LJ librarian loves books and serving local patrons
By Emily Lupton
Intern“I love reading - I’m such a nerd,” says Catherine Greene, branch manager of the La Jolla Riford Library, noting that her adoration of books and passion for libraries are why she likes her job.
Greene came to the La Jolla Riford Library in May 2008 and has many duties as branch manager. It’s common to find her smiling at the reference desk in the front of the library doing her favorite part of her job, answering questions and recommending books to patrons.
Greene remarks that at the library “we are happy to serve all of our patrons.”
In fact, on her desk in her office is a large stack of note cards detailing just a small portion of the books that she has read and might recommend. In that pile, you might find her favorite book, “Crime and Punishment,” or literature from foreign authors.
Readers’ choices are not limited to Greene’s recommendations, as there are 120,000 items in total at the library. The library’s material circulation is impressive. In September alone, about 20,000 books, CDs, magazines, videos, and other items were checked out.

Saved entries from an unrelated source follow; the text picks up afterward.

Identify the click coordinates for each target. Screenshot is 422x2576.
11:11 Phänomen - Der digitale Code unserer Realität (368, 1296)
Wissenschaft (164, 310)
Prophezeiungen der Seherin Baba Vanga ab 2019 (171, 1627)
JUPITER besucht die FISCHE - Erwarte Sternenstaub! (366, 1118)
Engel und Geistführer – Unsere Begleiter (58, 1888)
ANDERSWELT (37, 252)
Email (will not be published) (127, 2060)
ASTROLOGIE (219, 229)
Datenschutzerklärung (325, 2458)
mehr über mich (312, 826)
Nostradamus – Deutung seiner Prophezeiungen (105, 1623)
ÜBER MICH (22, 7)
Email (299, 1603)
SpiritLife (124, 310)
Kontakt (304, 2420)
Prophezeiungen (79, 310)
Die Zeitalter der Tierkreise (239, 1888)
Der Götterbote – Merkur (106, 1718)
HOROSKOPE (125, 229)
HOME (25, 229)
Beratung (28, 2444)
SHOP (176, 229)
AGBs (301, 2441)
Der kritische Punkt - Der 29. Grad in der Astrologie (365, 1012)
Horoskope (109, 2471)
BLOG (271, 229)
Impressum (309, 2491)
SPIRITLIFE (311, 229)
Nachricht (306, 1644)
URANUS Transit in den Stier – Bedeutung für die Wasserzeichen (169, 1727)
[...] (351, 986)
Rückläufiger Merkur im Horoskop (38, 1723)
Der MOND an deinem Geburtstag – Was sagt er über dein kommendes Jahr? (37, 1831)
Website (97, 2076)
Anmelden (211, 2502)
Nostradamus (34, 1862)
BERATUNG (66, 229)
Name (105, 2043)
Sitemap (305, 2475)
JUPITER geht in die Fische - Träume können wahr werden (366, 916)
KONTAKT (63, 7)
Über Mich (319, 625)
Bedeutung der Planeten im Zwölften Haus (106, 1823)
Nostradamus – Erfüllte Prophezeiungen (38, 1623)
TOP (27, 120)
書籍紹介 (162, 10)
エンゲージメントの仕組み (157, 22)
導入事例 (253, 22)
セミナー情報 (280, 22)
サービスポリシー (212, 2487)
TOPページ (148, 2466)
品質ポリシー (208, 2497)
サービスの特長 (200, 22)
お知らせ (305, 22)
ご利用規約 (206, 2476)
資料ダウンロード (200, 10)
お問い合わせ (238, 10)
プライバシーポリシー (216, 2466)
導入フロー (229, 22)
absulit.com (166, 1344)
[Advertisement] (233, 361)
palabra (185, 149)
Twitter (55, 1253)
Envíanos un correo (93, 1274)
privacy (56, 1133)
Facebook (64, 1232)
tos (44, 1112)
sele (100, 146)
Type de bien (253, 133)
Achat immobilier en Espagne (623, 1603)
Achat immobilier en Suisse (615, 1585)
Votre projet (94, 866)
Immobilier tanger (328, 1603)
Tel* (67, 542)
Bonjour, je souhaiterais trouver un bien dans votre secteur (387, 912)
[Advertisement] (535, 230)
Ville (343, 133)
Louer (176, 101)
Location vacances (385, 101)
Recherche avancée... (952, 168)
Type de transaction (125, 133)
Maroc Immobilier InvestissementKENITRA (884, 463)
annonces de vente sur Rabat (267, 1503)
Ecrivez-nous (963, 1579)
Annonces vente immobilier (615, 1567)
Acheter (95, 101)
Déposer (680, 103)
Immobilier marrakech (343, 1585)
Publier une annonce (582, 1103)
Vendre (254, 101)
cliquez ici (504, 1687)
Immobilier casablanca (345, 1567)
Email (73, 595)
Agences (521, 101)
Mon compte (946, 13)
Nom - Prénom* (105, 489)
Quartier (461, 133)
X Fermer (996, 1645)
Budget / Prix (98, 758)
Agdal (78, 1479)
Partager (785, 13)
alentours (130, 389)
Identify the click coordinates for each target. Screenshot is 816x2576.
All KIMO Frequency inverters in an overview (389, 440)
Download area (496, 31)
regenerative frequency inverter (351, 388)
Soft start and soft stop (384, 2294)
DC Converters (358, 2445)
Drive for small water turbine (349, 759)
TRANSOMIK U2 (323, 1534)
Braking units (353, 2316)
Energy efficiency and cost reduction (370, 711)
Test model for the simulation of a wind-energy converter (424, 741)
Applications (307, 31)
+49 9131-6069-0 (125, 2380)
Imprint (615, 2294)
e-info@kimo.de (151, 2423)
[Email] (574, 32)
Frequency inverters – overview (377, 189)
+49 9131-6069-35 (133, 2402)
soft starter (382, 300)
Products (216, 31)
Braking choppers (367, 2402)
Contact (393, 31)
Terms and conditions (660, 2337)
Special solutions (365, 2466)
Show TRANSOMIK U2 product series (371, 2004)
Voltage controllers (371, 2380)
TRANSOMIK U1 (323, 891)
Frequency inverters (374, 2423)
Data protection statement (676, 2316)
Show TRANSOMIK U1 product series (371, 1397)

Greene estimates from those figures that approximately 240,000 items are circulated in one year.
Something for everyoneThe Jacobs Annex is another asset exclusive to the La Jolla Library. This wing of the library offers an extensive collection of materials for children that require a different kind of expertise to manage. This is why Greene says that she is lucky to be aided by Laurie Bailey, the branch’s youth librarian.
Bailey’s job is to run story time and other activities for youth, and to know exactly what level of materials will suit every child who comes to her.
“She’s amazing, smart, and has a way with people and kids,” Greene said. “This community is lucky; many libraries don’t have the budget for a full-time youth services librarian.”
Because Greene has worked in many different libraries in varying locations, she knows how well endowed the La Jolla library is in comparison to those with fewer resources.
At a library in Southeast San Diego, she said she saw how many of the children who used the library needed the resources there due to lack of resources at home. The library itself didn’t have much money, but she found that working there and interacting with the patrons was very rewarding, she added.
Career changeGreene generally enjoys working in libraries, but it is not the only type of career she’s specialized in.
Before becoming a librarian, Greene attended college at George Washington University, Texas A & M University and Columbia University. The first two schools are where she earned degrees in economics, leading to one of her first jobs as a government securities economist at Merrill Lynch.
She worked there from 1973 to ’74, but said she decided that although the career was remunerative, it was unsatisfactory. Greene chose to attend Columbia University where she received her master of library science degree in 1976.
Greene has spent the years since in seven different libraries, from New York City to Massachusetts before landing in San Diego. One of the libraries was at La Jolla Country Day School, which her children attended.
Throughout the years, she has gained a lot of experience in the various roles she had in libraries. Her title moved gradually from librarian to assistant director, and finally, branch manager.
A long line of library work behind her, Greene said she looks forward to the La Jolla branch being the culmination of her public library career.
Editor’s note: Emily Lupton is a junior at High Tech High International in Point Loma. She has spent the fall semester as an intern at the La Jolla Light.